Requirement: Every line of the records that contains the string "sich" counts once; give the total and nothing else.

(Records from a data source)
%%

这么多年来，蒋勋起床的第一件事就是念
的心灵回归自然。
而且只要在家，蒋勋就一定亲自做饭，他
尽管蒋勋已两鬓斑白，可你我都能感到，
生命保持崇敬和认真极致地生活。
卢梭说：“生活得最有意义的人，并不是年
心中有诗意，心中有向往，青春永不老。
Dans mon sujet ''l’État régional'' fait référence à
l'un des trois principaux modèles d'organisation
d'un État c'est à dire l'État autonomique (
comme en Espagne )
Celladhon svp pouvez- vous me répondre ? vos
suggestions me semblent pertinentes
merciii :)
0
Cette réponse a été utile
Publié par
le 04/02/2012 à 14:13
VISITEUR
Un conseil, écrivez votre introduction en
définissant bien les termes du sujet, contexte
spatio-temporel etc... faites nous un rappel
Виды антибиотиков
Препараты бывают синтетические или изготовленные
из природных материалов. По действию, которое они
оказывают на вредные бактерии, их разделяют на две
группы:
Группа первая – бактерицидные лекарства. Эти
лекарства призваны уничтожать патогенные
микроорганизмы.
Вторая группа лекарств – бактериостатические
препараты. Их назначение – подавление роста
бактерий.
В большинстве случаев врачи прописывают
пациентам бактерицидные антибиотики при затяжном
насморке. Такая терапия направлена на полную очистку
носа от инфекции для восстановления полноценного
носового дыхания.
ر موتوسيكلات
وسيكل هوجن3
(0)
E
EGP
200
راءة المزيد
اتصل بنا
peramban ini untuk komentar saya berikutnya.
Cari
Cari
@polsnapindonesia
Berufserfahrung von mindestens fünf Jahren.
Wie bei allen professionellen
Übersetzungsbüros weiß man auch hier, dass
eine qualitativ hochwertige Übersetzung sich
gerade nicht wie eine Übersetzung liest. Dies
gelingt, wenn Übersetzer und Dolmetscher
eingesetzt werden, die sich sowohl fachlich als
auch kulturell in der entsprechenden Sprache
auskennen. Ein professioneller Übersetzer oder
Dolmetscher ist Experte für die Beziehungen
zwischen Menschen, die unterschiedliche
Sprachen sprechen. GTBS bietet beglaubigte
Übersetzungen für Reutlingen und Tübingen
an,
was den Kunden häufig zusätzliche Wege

%%

Solution to the exercise: 2